- [INPUT]:
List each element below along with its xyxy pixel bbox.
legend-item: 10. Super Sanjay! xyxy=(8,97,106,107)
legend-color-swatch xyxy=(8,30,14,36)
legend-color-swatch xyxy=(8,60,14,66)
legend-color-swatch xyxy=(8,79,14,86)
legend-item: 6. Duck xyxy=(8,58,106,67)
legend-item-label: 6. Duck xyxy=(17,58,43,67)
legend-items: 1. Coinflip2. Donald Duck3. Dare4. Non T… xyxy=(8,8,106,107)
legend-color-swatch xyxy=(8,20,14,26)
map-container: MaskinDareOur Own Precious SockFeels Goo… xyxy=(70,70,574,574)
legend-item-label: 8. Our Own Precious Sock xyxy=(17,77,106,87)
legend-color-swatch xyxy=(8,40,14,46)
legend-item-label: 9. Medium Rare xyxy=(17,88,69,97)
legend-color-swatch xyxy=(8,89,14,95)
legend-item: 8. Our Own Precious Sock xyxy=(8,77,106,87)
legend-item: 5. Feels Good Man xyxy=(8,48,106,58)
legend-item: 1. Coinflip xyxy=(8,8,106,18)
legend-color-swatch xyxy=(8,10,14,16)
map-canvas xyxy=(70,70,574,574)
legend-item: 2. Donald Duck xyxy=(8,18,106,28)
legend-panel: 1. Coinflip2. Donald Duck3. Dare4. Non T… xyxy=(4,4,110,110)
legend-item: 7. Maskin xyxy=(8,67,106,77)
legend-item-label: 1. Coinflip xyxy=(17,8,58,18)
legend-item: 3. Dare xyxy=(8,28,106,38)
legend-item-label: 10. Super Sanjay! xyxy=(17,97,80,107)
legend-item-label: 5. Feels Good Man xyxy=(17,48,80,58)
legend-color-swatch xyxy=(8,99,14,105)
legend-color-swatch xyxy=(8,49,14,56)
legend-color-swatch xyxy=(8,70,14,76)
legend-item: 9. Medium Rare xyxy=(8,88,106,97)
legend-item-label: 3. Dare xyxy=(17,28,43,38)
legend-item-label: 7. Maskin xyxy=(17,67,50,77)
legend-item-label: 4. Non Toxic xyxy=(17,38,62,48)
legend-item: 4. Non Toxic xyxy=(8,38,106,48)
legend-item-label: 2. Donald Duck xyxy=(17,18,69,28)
--
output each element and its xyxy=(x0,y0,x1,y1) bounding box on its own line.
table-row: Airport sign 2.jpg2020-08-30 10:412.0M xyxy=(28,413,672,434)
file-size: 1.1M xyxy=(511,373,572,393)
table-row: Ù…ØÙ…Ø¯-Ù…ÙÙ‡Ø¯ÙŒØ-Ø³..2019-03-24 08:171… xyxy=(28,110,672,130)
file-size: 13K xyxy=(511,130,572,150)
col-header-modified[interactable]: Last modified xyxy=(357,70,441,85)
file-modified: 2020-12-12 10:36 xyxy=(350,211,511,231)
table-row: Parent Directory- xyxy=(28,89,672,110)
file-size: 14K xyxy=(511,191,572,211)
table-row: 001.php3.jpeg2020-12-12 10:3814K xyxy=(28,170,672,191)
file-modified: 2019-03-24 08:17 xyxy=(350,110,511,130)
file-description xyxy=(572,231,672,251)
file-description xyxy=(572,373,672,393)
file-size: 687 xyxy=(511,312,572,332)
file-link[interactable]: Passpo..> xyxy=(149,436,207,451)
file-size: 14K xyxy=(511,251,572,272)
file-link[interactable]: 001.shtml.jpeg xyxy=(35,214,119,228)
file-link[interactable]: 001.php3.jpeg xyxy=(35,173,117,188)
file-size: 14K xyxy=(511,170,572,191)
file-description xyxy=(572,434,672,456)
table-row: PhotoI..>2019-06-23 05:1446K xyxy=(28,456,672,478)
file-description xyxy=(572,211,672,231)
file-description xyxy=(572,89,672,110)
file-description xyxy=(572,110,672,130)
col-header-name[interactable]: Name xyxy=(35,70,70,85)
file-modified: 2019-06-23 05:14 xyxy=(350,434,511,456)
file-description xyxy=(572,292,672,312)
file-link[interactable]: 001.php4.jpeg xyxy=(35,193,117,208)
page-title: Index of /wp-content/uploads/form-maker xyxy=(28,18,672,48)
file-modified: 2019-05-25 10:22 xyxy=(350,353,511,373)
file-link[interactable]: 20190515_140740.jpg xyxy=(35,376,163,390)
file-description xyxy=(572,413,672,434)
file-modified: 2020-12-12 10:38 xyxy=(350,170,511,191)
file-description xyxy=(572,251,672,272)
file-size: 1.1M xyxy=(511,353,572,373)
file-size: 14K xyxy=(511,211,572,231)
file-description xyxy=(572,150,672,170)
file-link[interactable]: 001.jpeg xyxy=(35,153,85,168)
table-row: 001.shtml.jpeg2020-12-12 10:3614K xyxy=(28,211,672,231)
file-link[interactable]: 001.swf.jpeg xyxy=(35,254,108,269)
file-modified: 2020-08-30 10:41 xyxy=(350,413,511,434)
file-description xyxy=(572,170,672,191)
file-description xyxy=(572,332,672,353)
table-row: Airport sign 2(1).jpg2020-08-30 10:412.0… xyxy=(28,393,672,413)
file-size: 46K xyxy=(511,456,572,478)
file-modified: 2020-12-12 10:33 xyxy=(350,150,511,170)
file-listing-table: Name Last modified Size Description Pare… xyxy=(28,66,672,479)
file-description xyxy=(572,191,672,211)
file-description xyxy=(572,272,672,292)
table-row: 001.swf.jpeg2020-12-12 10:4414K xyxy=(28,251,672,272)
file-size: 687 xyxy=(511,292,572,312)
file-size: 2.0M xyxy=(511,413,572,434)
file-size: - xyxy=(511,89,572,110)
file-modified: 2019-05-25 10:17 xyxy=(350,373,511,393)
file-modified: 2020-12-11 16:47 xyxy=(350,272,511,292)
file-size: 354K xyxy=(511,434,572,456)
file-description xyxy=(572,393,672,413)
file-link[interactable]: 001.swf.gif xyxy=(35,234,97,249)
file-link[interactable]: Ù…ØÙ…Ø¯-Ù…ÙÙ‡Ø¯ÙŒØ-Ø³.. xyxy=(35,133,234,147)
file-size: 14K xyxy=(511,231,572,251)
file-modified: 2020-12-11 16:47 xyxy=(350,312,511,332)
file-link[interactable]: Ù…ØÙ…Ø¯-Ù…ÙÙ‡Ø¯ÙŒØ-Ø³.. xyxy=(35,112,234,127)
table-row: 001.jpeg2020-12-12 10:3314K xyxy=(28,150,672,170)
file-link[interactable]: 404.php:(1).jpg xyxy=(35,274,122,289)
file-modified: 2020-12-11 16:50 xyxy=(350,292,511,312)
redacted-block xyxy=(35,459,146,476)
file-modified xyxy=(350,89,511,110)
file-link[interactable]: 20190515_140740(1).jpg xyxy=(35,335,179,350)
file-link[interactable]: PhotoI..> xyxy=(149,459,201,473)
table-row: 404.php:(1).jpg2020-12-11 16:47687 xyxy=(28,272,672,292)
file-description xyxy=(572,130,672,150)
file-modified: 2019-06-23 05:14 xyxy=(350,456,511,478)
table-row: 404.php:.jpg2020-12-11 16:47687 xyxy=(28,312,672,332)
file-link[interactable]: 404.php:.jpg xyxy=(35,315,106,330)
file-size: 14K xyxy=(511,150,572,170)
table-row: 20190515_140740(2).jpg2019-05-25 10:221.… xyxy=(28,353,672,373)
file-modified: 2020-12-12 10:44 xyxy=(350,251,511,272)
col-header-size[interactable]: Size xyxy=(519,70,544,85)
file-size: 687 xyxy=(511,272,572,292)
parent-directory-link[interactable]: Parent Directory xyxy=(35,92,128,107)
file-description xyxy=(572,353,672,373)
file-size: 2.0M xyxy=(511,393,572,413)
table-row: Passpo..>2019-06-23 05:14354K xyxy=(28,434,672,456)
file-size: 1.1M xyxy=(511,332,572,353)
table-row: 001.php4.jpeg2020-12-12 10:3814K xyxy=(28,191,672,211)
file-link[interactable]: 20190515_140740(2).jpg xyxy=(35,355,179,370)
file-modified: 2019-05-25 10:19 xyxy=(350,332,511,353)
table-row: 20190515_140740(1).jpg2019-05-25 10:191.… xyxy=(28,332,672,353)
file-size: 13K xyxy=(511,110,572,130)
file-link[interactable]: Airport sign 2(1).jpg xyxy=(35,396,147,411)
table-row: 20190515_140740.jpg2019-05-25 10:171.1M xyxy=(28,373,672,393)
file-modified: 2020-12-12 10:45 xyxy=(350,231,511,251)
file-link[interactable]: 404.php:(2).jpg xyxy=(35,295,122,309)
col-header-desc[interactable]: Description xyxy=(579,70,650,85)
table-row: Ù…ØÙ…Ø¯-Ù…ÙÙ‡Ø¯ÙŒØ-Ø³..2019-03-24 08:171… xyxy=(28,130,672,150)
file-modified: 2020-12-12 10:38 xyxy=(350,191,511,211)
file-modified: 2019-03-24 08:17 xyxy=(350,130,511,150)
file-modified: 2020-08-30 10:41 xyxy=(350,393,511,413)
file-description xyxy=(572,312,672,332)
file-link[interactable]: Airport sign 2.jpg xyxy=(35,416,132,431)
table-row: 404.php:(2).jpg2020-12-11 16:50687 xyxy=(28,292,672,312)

- [YOUR GOAL]:
Pull every line holding "header" out of the records.

- [THE ANSWER]:
col-header-modified[interactable]: Last modified xyxy=(357,70,441,85)
col-header-name[interactable]: Name xyxy=(35,70,70,85)
col-header-size[interactable]: Size xyxy=(519,70,544,85)
col-header-desc[interactable]: Description xyxy=(579,70,650,85)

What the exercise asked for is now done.